PROBLEM DESCRIPTION »
All records are to be restated exactly, each line as it reads.

Dataset entries:
-- Opening Marker --

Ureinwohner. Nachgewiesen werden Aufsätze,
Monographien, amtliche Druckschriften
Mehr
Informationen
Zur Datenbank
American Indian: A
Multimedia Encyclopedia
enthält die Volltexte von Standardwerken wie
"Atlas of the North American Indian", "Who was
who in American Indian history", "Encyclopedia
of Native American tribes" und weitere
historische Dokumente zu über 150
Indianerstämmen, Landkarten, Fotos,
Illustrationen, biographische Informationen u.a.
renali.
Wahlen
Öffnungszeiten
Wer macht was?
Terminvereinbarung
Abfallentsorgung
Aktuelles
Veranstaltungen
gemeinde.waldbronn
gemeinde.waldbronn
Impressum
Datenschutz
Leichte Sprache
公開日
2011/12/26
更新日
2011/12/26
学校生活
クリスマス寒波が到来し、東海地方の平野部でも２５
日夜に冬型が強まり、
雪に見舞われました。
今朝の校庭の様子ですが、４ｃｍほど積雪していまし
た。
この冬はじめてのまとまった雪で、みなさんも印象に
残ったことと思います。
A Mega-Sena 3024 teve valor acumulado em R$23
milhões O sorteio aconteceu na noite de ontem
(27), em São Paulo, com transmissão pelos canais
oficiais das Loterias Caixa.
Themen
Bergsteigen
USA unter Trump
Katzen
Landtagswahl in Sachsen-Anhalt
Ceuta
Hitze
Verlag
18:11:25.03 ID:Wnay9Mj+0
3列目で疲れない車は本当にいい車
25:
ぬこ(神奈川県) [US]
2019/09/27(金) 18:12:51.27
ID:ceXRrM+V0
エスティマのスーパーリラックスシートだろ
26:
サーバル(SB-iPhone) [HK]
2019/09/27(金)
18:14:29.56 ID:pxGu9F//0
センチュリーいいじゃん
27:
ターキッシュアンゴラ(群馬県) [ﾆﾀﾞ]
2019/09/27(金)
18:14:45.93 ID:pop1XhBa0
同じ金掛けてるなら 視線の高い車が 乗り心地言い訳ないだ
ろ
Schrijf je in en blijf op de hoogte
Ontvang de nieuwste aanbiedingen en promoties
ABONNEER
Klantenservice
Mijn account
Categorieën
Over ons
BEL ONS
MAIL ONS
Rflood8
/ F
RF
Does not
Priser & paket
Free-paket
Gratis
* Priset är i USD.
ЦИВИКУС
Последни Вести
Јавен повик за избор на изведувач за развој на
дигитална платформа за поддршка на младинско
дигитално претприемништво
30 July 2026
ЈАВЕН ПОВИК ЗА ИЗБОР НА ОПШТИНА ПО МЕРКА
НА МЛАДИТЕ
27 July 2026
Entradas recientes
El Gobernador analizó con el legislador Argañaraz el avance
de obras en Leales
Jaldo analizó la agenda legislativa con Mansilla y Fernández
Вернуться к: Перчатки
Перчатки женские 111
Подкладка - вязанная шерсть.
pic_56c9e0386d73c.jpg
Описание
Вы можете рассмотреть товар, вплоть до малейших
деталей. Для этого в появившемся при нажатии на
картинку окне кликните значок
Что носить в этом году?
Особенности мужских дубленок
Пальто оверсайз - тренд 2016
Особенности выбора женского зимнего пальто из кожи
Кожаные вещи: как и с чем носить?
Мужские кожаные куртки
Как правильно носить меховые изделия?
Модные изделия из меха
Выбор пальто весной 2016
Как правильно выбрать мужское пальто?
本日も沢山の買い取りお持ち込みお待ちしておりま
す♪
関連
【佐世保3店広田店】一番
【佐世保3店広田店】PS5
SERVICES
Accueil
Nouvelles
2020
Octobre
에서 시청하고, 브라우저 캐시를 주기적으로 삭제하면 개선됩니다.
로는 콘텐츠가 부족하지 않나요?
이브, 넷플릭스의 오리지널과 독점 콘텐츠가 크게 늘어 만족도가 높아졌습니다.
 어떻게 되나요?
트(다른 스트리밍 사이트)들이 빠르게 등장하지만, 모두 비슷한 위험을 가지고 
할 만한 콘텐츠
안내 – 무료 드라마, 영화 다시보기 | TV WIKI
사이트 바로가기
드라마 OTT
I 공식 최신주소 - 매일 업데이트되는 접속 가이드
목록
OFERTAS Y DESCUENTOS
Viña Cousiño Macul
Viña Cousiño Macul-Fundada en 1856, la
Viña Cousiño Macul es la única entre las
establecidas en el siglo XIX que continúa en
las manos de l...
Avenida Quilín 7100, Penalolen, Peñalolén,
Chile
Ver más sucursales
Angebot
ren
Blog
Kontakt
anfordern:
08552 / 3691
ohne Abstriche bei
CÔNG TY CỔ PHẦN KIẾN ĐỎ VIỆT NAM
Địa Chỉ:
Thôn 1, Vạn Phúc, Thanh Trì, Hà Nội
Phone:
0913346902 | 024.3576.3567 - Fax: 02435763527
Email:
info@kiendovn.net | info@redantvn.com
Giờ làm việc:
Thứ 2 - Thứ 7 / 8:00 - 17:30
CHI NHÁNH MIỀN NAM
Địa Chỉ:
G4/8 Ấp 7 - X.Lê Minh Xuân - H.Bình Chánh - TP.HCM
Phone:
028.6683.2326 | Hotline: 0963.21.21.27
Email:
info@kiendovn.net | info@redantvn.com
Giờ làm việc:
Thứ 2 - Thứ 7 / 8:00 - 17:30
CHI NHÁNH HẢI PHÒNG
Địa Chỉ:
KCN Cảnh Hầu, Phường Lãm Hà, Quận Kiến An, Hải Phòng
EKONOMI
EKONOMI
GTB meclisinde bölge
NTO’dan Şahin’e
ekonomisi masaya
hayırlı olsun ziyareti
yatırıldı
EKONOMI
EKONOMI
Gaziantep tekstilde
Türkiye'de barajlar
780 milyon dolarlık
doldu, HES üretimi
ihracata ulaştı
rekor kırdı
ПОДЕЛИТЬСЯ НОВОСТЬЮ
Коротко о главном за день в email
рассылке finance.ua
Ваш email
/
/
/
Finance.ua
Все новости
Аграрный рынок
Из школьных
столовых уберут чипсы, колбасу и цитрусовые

-- Closing Marker --

RESULT FOR THIS EXERCISE »
Ureinwohner. Nachgewiesen werden Aufsätze,
Monographien, amtliche Druckschriften
Mehr
Informationen
Zur Datenbank
American Indian: A
Multimedia Encyclopedia
enthält die Volltexte von Standardwerken wie
"Atlas of the North American Indian", "Who was
who in American Indian history", "Encyclopedia
of Native American tribes" und weitere
historische Dokumente zu über 150
Indianerstämmen, Landkarten, Fotos,
Illustrationen, biographische Informationen u.a.
renali.
Wahlen
Öffnungszeiten
Wer macht was?
Terminvereinbarung
Abfallentsorgung
Aktuelles
Veranstaltungen
gemeinde.waldbronn
gemeinde.waldbronn
Impressum
Datenschutz
Leichte Sprache
公開日
2011/12/26
更新日
2011/12/26
学校生活
クリスマス寒波が到来し、東海地方の平野部でも２５
日夜に冬型が強まり、
雪に見舞われました。
今朝の校庭の様子ですが、４ｃｍほど積雪していまし
た。
この冬はじめてのまとまった雪で、みなさんも印象に
残ったことと思います。
A Mega-Sena 3024 teve valor acumulado em R$23
milhões O sorteio aconteceu na noite de ontem
(27), em São Paulo, com transmissão pelos canais
oficiais das Loterias Caixa.
Themen
Bergsteigen
USA unter Trump
Katzen
Landtagswahl in Sachsen-Anhalt
Ceuta
Hitze
Verlag
18:11:25.03 ID:Wnay9Mj+0
3列目で疲れない車は本当にいい車
25:
ぬこ(神奈川県) [US]
2019/09/27(金) 18:12:51.27
ID:ceXRrM+V0
エスティマのスーパーリラックスシートだろ
26:
サーバル(SB-iPhone) [HK]
2019/09/27(金)
18:14:29.56 ID:pxGu9F//0
センチュリーいいじゃん
27:
ターキッシュアンゴラ(群馬県) [ﾆﾀﾞ]
2019/09/27(金)
18:14:45.93 ID:pop1XhBa0
同じ金掛けてるなら 視線の高い車が 乗り心地言い訳ないだ
ろ
Schrijf je in en blijf op de hoogte
Ontvang de nieuwste aanbiedingen en promoties
ABONNEER
Klantenservice
Mijn account
Categorieën
Over ons
BEL ONS
MAIL ONS
Rflood8
/ F
RF
Does not
Priser & paket
Free-paket
Gratis
* Priset är i USD.
ЦИВИКУС
Последни Вести
Јавен повик за избор на изведувач за развој на
дигитална платформа за поддршка на младинско
дигитално претприемништво
30 July 2026
ЈАВЕН ПОВИК ЗА ИЗБОР НА ОПШТИНА ПО МЕРКА
НА МЛАДИТЕ
27 July 2026
Entradas recientes
El Gobernador analizó con el legislador Argañaraz el avance
de obras en Leales
Jaldo analizó la agenda legislativa con Mansilla y Fernández
Вернуться к: Перчатки
Перчатки женские 111
Подкладка - вязанная шерсть.
pic_56c9e0386d73c.jpg
Описание
Вы можете рассмотреть товар, вплоть до малейших
деталей. Для этого в появившемся при нажатии на
картинку окне кликните значок
Что носить в этом году?
Особенности мужских дубленок
Пальто оверсайз - тренд 2016
Особенности выбора женского зимнего пальто из кожи
Кожаные вещи: как и с чем носить?
Мужские кожаные куртки
Как правильно носить меховые изделия?
Модные изделия из меха
Выбор пальто весной 2016
Как правильно выбрать мужское пальто?
本日も沢山の買い取りお持ち込みお待ちしておりま
す♪
関連
【佐世保3店広田店】一番
【佐世保3店広田店】PS5
SERVICES
Accueil
Nouvelles
2020
Octobre
에서 시청하고, 브라우저 캐시를 주기적으로 삭제하면 개선됩니다.
로는 콘텐츠가 부족하지 않나요?
이브, 넷플릭스의 오리지널과 독점 콘텐츠가 크게 늘어 만족도가 높아졌습니다.
 어떻게 되나요?
트(다른 스트리밍 사이트)들이 빠르게 등장하지만, 모두 비슷한 위험을 가지고 
할 만한 콘텐츠
안내 – 무료 드라마, 영화 다시보기 | TV WIKI
사이트 바로가기
드라마 OTT
I 공식 최신주소 - 매일 업데이트되는 접속 가이드
목록
OFERTAS Y DESCUENTOS
Viña Cousiño Macul
Viña Cousiño Macul-Fundada en 1856, la
Viña Cousiño Macul es la única entre las
establecidas en el siglo XIX que continúa en
las manos de l...
Avenida Quilín 7100, Penalolen, Peñalolén,
Chile
Ver más sucursales
Angebot
ren
Blog
Kontakt
anfordern:
08552 / 3691
ohne Abstriche bei
CÔNG TY CỔ PHẦN KIẾN ĐỎ VIỆT NAM
Địa Chỉ:
Thôn 1, Vạn Phúc, Thanh Trì, Hà Nội
Phone:
0913346902 | 024.3576.3567 - Fax: 02435763527
Email:
info@kiendovn.net | info@redantvn.com
Giờ làm việc:
Thứ 2 - Thứ 7 / 8:00 - 17:30
CHI NHÁNH MIỀN NAM
Địa Chỉ:
G4/8 Ấp 7 - X.Lê Minh Xuân - H.Bình Chánh - TP.HCM
Phone:
028.6683.2326 | Hotline: 0963.21.21.27
Email:
info@kiendovn.net | info@redantvn.com
Giờ làm việc:
Thứ 2 - Thứ 7 / 8:00 - 17:30
CHI NHÁNH HẢI PHÒNG
Địa Chỉ:
KCN Cảnh Hầu, Phường Lãm Hà, Quận Kiến An, Hải Phòng
EKONOMI
EKONOMI
GTB meclisinde bölge
NTO’dan Şahin’e
ekonomisi masaya
hayırlı olsun ziyareti
yatırıldı
EKONOMI
EKONOMI
Gaziantep tekstilde
Türkiye'de barajlar
780 milyon dolarlık
doldu, HES üretimi
ihracata ulaştı
rekor kırdı
ПОДЕЛИТЬСЯ НОВОСТЬЮ
Коротко о главном за день в email
рассылке finance.ua
Ваш email
/
/
/
Finance.ua
Все новости
Аграрный рынок
Из школьных
столовых уберут чипсы, колбасу и цитрусовые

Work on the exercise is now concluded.